L'errore da non fare
Non riempire troppo ogni foglia di scarola. Se il ripieno è eccessivo, durante la cottura fuoriesce dall'involtino e il piatto risulta disordinato. Un cucchiaio raso per ogni foglia è la giusta proporzione. Un altro errore frequente è cuocere a fuoco troppo alto: la scarola si riduce in poltiglia e perde la sua struttura. Mantieni il fuoco dolce e il brodo a sobollire, non a ebollizione violenta.
I nostri consigli
- La scarola ripiena si conserva in frigorifero per 2-3 giorni, coperta, nel suo brodo. Riscalda a fuoco dolce in padella per 5-10 minuti prima di servire.
- Se vuoi una variante più proteica, aggiungi alla scarola anche 2 uova intere sbattute e 80 grammi di ricotta fresca setacciata nel ripieno: il piatto rimane leggero e diventa più nutriente.
- Il brodo deve essere sempre tiepido prima di versarlo nel tegame, altrimenti interrompe la cottura degli involtini. Usa brodo vegetale, di pesce o leggero di pollo secondo le tue preferenze.
- Se la scarola è molto amara, puoi sbollentarla intera in acqua salata per 5 minuti prima di separare le foglie. Questo riduce l'amarezza mantenendo le fibre integre.
Quando prepararla
È un piatto ideale da settembre a marzo, quando la scarola è al suo massimo di dolcezza e tenerezza. Va benissimo per una cena in famiglia durante i mesi freddi, poiché il brodo caldo e la consistenza del piatto lo rendono confortevole e rassicurante. È perfetto anche per pranzi domenicali, in quanto richiede tempo ma non è complesso e può essere preparato in anticipo e riscaldato.
Domande frequenti
- Posso usare pangrattato integrale invece di quello classico? Sì, il pangrattato integrale funziona altrettanto bene e aggiunge fibre al ripieno. Potrebbe richiedere un filo d'olio in più nel ripieno poiché assorbe più umidità.
- Che cosa faccio se la scarola è troppo grande per arricciarsi bene? Puoi strapazzare le foglie più grandi in pezzi e preparare invece delle «scarolette» aperte, sparse nel tegame con il ripieno sparso sopra. Il risultato sarà meno ordinato ma ugualmente buono.

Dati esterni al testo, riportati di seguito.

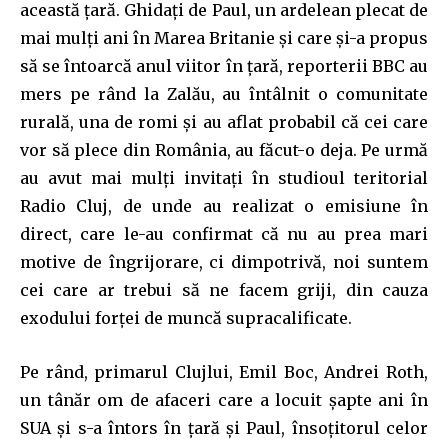
această ţară. Ghidaţi de Paul, un ardelean plecat de
mai mulţi ani în Marea Britanie şi care şi-a propus
să se întoarcă anul viitor în ţară, reporterii BBC au
mers pe rând la Zalău, au întâlnit o comunitate
rurală, una de romi şi au aflat probabil că cei care
vor să plece din România, au făcut-o deja. Pe urmă
au avut mai mulţi invitaţi în studioul teritorial
Radio Cluj, de unde au realizat o emisiune în
direct, care le-au confirmat că nu au prea mari
motive de îngrijorare, ci dimpotrivă, noi suntem
cei care ar trebui să ne facem griji, din cauza
exodului forţei de muncă supracalificate.
Pe rând, primarul Clujlui, Emil Boc, Andrei Roth,
un tânăr om de afaceri care a locuit şapte ani în
SUA şi s-a întors în ţară şi Paul, însoţitorul celor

- Il brodo avanzato si può usare per altro? Assolutamente sì. È un ottimo brodo aromatico leggero da usare per risotti verdure o zuppe di verdura successivi.
- Posso congelarla? Sì, congela gli involtini già cotti nel brodo freddo per massimo 2 mesi. Scongela in frigorifero e riscalda dolcemente in padella.